Overview

Comparison Between Rituximab Plus Zanubrutinib Versus Rituximab Monotherapy in Untreated SMZL Patients

Status:
Not yet recruiting

Trial end date:
2028-09-01

Target enrollment:
0

Participant gender:
All

Summary

The goal of this clinical trial is to compare the efficacy and tolerability of the combination of two medicinal products, rituximab, and zanubrutinib, compared to rituximab monotherapy in patients with Splenic Marginal Zone Lymphoma (SMZL), previously untreated and who need systemic treatment. The main questions it aims to answer are: - Is the combination rituximab and zanubrutinib a more effective therapy than rituximab monotherapy? - Is the combination therapy, rituximab and zanubrutinib, well tolerated? Study participants will be put into one of the two treatment groups (rituximab and zanubrutinib or rituximab alone) for a maximum of two years and will undergo regular visits until three years from treatment start.

Phase:

Phase 3

Accepts Healthy Volunteers?

Details

Lead Sponsor:

International Extranodal Lymphoma Study Group (IELSG)

Treatments:

Rituximab
Zanubrutinib

Criteria

Inclusion Criteria:

- Ability to understand and willingness to sign a written informed consent in accordance
with ICH/GCP regulations before registration and prior to any trial-specific
procedures.

- Confirmed diagnosis of SMZL, including Matutes immunophenotype score <3, absence of
CD103 and CD25 expression by flow cytometry, absence of Cyclin D1, BCL6, and CD10
expression by immunohistochemistry, and absence of the MYD88 L265P mutation. Patients
with prominent splenomegaly and involvement of the splenic hilar and/or extra hilar
lymph nodes are eligible

- Previously untreated disease. Patients with prior hepatitis C virus (HCV) infection
who underwent HCV eradication and have persistent SMZL after 3 months post-eradication
can be included. Patients with previous splenectomy are excluded.

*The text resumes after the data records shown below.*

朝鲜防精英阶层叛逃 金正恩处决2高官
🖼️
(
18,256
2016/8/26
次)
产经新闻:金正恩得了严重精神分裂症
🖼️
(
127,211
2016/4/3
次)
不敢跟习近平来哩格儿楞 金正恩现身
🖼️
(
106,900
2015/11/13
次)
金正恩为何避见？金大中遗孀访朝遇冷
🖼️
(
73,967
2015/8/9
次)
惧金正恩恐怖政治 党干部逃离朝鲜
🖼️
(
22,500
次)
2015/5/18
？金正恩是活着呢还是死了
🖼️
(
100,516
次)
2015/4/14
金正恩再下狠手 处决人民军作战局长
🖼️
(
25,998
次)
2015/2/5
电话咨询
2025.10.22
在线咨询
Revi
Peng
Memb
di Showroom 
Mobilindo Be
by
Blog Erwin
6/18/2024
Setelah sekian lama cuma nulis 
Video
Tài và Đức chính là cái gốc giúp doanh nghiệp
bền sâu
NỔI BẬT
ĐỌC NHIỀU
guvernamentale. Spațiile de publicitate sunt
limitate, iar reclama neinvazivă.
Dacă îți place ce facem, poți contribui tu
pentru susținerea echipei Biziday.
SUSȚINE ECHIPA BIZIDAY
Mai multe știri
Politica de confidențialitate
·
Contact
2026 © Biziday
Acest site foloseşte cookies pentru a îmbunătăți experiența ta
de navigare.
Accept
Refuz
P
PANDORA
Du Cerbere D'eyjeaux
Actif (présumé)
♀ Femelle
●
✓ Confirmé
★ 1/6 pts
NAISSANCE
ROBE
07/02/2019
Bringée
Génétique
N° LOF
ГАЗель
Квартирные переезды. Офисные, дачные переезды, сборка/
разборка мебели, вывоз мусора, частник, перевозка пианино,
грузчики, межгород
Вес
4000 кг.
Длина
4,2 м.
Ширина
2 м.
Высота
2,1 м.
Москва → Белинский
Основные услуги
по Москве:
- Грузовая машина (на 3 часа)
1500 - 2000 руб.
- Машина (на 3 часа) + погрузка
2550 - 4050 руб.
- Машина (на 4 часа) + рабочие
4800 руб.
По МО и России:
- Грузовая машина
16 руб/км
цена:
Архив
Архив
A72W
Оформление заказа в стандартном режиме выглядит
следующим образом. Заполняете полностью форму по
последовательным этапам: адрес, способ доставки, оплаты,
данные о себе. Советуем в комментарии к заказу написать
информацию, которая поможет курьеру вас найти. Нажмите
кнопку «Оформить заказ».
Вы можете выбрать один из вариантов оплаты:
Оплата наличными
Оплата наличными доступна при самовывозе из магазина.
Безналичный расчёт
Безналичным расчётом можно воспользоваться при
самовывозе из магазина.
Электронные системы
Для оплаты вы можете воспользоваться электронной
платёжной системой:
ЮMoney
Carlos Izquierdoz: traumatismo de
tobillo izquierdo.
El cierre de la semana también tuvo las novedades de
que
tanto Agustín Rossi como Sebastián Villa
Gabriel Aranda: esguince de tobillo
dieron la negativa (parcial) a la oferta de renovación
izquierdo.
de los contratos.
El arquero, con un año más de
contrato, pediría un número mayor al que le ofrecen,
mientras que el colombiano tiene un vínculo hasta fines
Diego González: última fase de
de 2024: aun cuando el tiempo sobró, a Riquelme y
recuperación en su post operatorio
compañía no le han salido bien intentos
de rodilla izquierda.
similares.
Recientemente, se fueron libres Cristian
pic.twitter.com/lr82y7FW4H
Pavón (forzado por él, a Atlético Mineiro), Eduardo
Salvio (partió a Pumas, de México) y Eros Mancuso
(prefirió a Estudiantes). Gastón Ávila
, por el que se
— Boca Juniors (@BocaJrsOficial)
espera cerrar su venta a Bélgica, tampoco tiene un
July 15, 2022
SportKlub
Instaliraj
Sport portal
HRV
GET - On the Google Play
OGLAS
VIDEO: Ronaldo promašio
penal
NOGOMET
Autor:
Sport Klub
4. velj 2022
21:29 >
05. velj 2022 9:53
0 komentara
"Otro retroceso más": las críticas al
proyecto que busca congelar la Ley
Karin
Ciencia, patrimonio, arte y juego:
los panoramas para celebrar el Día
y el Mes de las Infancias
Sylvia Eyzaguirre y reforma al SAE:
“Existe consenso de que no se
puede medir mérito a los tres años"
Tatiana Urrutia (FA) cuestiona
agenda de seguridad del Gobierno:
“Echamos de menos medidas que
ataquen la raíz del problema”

- Treatment needs according to the ESMO guideline criteria

- Measurable lesions

- Age ≥ 18 years.

- European Cooperative Oncology Group (ECOG) performance status of 0, 1, or 2.

- Absolute neutrophil count (ANC) ≥ 1.0 x 109/L, platelet count ≥ 50 x 109/L, Hb > 7.5
g/dl. Values below such thresholds are allowed if attributable to the underlying
lymphoma. Transfusions are allowed if clinically indicated during screening.

- Adequate hepatic and renal function and coagulation parameters

- Patient able and willing to swallow trial drugs as whole tablet/capsule

Exclusion Criteria:

- Previous splenectomy.

- Any systemic therapy for SMZL.

- Patients with central nervous system (CNS) involvement.

- Prior malignancy (other than the disease under study) within the past 2 years, except
for curatively treated basal or squamous skin cancer, superficial bladder cancer,
carcinoma in situ of the cervix or breast, or localized Gleason score ≤ 6 prostate
cancer.

- Clinically significant cardiovascular disease

- History of cerebrovascular accident or intracranial hemorrhage within 6 months before
registration and known bleeding disorders (eg, von Willebrand's disease or
hemophilia).

- History of confirmed progressive multifocal leukoencephalopathy (PML).

- Concomitant diseases that require anticoagulant therapy with warfarin or phenprocoumon
or other vitamin K antagonists and patients treated with dual anti-platelet therapy.
Patients being treated with factor Xa inhibitors (eg, rivaroxaban, apixaban,
edoxaban), direct thrombin inhibitors (e. dabigatran) low molecular weight heparin
(LMWH), or single anti-platelet agents (eg. aspirin, clopidogrel) can be included but
must be properly informed about the potential risk of bleeding.

- Malabsorption syndrome or other condition that precludes the enteral route of
administration.

- Any uncontrolled active systemic infection requiring intravenous antimicrobial
treatment.

- Known human immunodeficiency virus (HIV) infection.

- Active COronaVIrus Disease 19 (COVID-19) infection or non-compliance with the
prevailing hygiene measures regarding the COVID-19 pandemic.

- Active chronic hepatitis C or hepatitis B virus infection

- Active, uncontrolled autoimmune phenomenon (autoimmune hemolytic anemia or immune.
thrombocytopenia) requiring steroid therapy with > 20 mg daily of prednisone dose or
equivalent.

- Known hypersensitivity to trial drugs or any component of the trial drugs.

- Concomitant treatment with strong CYP3A inducers or inhibitors

- Other severe acute or chronic medical or psychiatric condition or laboratory
abnormality that in the opinion of the investigator may increase the risk associated
with trial participation or investigational product administration or may interfere
with the interpretation of trial results and/or would make the patient inappropriate
for enrolment into this trial.

- Pregnancy or breastfeeding.

- Concurrent participation in another therapeutic clinical trial.